A comprehensive documentation hub for genetics and brain foundation models and their multimodal integration.
📖 Read the Docs | 🚀 Quick Start | 💡 Use Cases
A documentation-first knowledge base for researchers working with:
- 🧬 Genetic foundation models (Caduceus, DNABERT-2, Evo2, GENERator)
- 🧠 Brain imaging models (BrainLM, Brain-JEPA, BrainMT, Brain Harmony, SwiFT)
- 🏥 Multimodal/Clinical models (BAGEL, MoT, M3FM, Me-LLaMA, TITAN, FMS-Medical)

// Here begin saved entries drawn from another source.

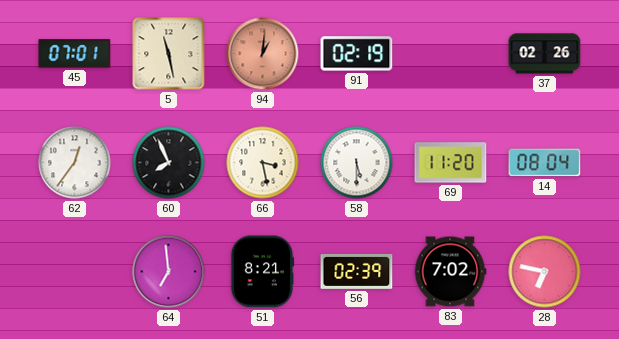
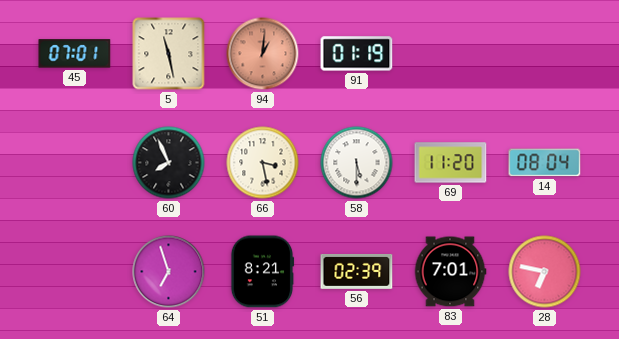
91: 02:19 -> 01:19
37: 02:26 -> none
62: 12:36 -> none
64: 6:59 -> 6:57
83: 7:02 -> 7:01
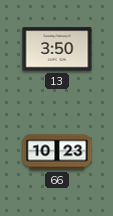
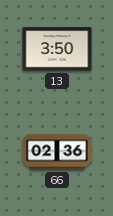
66: 10:23 -> 02:36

- 🔗 Integration strategies for gene-brain-behavior-language analysis
Scope: Documentation, metadata cards, and integration patterns — not model implementation code.
# 1. Clone and setup
git clone https://github.com/allison-eunse/neuro-omics-kb.git
cd neuro-omics-kb
python -m venv .venv && source .venv/bin/activate
pip install -r requirements.txt
# 2. View documentation locally
mkdocs serve
# Visit http://localhost:8000
# 3. Validate metadata cards
python scripts/manage_kb.py validate modelsNew to foundation models? Start with:
- 📖 KB Overview - Understand the structure
- 🧬 Genetics Models Overview - DNA sequence models
- 🧠 Brain Models Overview - Neuroimaging models
- 🔗 Integration Strategy - How to combine modalities
This KB supports research across multiple modalities:
- 🧬 Genetics Research - Extract gene embeddings, analyze variant effects, predict phenotypes from DNA sequences
- 🧠 Brain Imaging - Process fMRI/sMRI, extract neuroimaging features, harmonize multi-site data
- 🔗 Multimodal Integration - Fuse gene + brain embeddings, gene-brain-behavior prediction, cross-modal alignment
- 🏥 Multimodal & Clinical Models - Use unified architectures (BAGEL, MoT, M3FM), process medical imaging with clinical text (TITAN, M3FM), leverage medical LLMs (Me-LLaMA)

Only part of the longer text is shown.